Today I am recalibrating.
To recalibrate: to make small changes to an instrument so that it measures accurately.
The instrument in need of recalibration is my brain. The thing it needs to measure more accurately is my memories of my mum.
I know. Trust me when I say I would rather be recalibrating my wine intake, which I REALLY DON’T ever want to do. But I must recalibrate my brain because of this:
Last night Mum sauntered into the restaurant I was in and sat down at my table. She was wearing a white vest and jeans. She looked serious, her face sallow. She leaned in across the table and began in a whisper:
Her: It’s almost over.
Me: What is?
Her: Everything. I’m dying.
Me: Mum, you are already dead.
Her: No. I’m not. This time I mean it. I really am dying.
I get hold of her bare arm and begin to rub. Her skin is cool and soft.
Me: It’s alright, it’s ok, you’ll be ok, you’ll be fine…
Her: It’s time for me to go.
She stands. And I realise that she is incredibly drunk. She sways. Her eyes reel, the lids half-open. ‘Help me,’ she says. I am, beyond any other emotion, embarrassed. I look around. The restaurant is packed. I don’t know where we are, but it feels like a wedding; all the guests dressed-up, bubbling conversation, clinking cutlery.
I have to get her out of here before anyone notices. I pull at her arm, throwing it around my neck. She is as light as bones, a skeleton resting on my shoulders as I drag and pull her. I know she is likely to be ill any minute. I keep studying her face for signs of this; have I got time to get her out before it happens?
I find a door. I shove her through it and on to the floor. I slam it shut. And walk away.
I wake up in a bed in Manchester. Next to me, Gwyneth snores. In the next room eldest and her mate have made it home and are sleeping off their party. Further down the hall, youngest is buried on his top bunk, hidden from view until I poke around and find his little face.
Everything is ok. Everything is fine. There’s no restaurant. No drunken mother. No awful moment of throwing her to the floor and slamming the door.
I haven’t seen her for a long time. In real life it’s been almost twenty-eight years, and whilst she used to regularly pop in to dreamland, it’s been a while. I’m sure that never before has she rocked up drunk in my dreams. The opposite; in the unreal, in-between world, she is usually sober, happy and pleased to see me as I get straight to work, filling her in on all that she’s missed.
In real life she was often incredibly drunk, to the point of agony and unconsciousness with no fun bit before the fall. I remember much of this. Too much. The struggle is to remember all the other bits, the normal, the love, the mothering.
This dilemma makes sense when I think of two strong memories, both from the final months of her life:
Memory 1: I am fifteen years old. Dad and I are collecting her from the hospital after a suicide attempt. An attempt which I discovered and then raised the alarm. She has been so pleased to see us, to be alive. Dad helps her into the passenger seat of the car while I settle in the back. As he walks round to get in behind the wheel, she turns to me, and she cannot be drunk because she’s been in the hospital, and she fixes her eyes on me and says, ‘Well thanks a bunch. Because of YOU I’m going to have to do it all…over…again…’ and Dad gets in the car and, ‘Right darling – let’s get you home.’

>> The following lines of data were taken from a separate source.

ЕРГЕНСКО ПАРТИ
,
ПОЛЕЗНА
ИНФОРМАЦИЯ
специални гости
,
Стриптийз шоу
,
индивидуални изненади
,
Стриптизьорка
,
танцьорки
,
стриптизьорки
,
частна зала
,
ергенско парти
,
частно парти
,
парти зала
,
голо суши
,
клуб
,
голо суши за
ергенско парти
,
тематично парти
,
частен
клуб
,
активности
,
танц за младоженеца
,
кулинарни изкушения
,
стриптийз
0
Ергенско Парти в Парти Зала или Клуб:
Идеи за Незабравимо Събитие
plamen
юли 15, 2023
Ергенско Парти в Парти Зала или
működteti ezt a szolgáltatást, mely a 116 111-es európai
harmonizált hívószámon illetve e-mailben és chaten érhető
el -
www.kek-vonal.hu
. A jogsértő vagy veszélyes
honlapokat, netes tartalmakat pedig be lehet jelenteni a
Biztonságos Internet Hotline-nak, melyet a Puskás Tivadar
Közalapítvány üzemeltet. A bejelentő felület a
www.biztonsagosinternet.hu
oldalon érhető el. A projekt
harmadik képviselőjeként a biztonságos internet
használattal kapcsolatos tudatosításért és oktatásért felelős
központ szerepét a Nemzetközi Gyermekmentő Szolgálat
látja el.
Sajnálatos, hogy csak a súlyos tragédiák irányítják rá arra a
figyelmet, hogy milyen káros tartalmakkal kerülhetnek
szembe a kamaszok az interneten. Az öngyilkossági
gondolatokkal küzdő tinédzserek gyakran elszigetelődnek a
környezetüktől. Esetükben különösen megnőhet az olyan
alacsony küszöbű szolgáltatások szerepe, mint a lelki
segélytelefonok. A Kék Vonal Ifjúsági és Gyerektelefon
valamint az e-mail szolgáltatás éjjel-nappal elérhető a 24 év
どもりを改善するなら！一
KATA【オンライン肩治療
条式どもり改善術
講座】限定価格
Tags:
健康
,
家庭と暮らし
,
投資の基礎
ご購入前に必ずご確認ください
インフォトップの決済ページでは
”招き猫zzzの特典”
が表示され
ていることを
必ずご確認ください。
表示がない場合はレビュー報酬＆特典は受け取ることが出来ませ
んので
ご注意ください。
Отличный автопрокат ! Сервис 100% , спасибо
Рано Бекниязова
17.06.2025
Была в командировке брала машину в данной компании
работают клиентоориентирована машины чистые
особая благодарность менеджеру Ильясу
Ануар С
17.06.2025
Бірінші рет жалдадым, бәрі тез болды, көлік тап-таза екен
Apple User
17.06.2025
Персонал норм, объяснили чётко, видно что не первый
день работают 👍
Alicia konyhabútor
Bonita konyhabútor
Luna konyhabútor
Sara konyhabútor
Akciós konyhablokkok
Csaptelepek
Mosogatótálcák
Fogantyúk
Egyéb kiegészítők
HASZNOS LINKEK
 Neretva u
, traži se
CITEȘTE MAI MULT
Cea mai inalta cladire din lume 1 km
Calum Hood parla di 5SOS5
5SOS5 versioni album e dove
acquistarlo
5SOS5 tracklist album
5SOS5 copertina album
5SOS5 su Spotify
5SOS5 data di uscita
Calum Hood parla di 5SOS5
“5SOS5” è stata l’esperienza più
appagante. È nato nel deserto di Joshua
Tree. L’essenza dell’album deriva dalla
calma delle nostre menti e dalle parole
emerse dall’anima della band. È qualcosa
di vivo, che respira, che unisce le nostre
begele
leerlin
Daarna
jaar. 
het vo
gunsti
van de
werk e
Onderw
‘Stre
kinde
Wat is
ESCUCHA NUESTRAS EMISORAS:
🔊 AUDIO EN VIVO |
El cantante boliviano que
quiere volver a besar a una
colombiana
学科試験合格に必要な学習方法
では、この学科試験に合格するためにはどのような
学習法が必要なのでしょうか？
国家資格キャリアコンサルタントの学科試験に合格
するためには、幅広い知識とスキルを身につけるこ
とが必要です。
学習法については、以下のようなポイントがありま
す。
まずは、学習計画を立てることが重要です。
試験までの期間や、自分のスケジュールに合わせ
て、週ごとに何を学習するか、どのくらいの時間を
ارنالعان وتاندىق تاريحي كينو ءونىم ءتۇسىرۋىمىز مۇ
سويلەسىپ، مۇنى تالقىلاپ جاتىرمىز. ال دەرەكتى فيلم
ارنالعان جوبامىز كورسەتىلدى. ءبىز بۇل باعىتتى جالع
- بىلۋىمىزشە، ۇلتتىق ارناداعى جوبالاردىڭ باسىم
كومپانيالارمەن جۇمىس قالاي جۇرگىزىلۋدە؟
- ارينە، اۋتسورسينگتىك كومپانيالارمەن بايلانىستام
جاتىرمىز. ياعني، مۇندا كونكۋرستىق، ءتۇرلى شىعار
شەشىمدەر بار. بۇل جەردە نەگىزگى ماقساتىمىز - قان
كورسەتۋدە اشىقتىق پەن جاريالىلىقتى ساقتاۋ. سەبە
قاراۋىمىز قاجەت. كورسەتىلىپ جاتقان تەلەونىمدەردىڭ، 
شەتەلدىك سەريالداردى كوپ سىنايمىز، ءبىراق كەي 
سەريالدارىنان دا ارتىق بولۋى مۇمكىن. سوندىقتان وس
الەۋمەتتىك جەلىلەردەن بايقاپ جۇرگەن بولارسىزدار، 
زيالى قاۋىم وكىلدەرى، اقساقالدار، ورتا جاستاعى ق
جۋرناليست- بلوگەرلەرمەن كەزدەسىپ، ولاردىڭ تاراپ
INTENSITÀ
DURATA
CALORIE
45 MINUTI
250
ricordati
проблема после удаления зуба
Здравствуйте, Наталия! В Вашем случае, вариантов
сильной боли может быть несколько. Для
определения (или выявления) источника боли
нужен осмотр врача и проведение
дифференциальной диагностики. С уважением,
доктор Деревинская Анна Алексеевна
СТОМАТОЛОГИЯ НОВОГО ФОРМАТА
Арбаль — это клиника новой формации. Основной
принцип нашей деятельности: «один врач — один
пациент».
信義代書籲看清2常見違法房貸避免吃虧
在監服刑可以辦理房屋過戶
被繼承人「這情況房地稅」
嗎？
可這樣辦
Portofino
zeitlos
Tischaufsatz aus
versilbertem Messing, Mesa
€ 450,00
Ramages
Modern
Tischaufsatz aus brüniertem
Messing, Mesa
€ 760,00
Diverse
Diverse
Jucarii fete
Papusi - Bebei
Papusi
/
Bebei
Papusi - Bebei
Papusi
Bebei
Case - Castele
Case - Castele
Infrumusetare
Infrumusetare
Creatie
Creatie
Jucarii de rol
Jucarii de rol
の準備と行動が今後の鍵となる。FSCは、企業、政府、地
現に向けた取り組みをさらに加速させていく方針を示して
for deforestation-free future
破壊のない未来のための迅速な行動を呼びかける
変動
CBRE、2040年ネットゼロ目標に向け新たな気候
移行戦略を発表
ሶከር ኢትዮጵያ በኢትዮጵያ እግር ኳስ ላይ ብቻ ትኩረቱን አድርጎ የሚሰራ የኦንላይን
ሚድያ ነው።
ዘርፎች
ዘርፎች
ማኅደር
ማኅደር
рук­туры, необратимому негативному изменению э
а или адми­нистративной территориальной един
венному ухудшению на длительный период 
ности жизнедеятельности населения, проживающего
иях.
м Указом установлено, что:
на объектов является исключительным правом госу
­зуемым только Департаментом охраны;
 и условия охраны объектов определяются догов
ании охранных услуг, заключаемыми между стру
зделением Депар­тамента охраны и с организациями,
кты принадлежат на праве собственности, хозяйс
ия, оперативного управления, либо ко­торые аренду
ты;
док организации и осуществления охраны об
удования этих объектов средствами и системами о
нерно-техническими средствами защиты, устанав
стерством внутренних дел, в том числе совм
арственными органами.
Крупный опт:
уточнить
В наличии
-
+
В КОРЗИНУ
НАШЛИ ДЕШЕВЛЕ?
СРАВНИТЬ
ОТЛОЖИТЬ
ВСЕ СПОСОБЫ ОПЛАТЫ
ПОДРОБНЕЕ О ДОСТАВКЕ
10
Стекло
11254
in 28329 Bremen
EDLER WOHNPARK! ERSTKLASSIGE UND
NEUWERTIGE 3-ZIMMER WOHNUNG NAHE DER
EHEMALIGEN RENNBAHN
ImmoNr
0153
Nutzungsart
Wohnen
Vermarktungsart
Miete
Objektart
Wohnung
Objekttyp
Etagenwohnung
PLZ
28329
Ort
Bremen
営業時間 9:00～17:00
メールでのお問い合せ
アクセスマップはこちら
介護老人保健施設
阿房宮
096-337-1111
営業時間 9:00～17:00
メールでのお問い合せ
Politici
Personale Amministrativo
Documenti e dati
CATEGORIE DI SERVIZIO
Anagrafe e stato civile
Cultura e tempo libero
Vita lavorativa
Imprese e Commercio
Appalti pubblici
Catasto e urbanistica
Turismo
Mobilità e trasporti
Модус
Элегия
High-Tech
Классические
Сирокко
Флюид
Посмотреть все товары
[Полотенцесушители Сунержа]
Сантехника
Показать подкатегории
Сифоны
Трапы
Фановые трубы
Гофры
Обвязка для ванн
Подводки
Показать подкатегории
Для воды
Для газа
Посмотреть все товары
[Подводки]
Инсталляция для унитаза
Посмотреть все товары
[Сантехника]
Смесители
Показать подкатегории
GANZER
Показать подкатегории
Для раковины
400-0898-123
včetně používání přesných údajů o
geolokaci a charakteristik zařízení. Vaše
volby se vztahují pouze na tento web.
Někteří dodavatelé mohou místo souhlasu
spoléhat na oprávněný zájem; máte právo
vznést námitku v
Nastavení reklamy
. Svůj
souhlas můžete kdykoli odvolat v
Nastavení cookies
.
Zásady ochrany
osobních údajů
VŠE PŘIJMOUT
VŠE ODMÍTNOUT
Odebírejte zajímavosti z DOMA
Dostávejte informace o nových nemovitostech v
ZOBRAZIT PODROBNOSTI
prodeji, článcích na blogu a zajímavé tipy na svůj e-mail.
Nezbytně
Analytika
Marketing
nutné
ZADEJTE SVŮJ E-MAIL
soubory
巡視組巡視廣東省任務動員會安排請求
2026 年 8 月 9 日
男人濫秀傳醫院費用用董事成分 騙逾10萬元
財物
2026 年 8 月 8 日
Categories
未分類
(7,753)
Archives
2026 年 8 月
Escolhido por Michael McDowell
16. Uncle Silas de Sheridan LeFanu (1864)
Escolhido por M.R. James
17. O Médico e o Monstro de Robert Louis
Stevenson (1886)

Memory 2: Just a few days before she died. I get in from a rehearsal at school and I’ve got terrible period pains. She makes me a hot chocolate and a hot water bottle. She brings me paracetamol and settles me into her bed next to her, ‘you just stay here until it wears off.’ And we smoke and talk (I can’t remember what about…wish I could remember what about) and watch telly and everything is fine and everything is going to be ok.
She was both of these mothers. My awake brain can only really remember the first, pained one. My asleep brain normally only brings me the second. Perhaps writing this book about our lives together is finally bringing those two parts of her together for me.
Perhaps her appearance in a restaurant, bringing news of her imminent death, means I might be on the way towards laying her to rest, all of her, at last.
I’ll end this ponderous post with this pic of us on the beach at Pevensey Bay, 1974. I guess this might be where the white vest came from. Ah, the brain’s a funny ol’ thing, innit?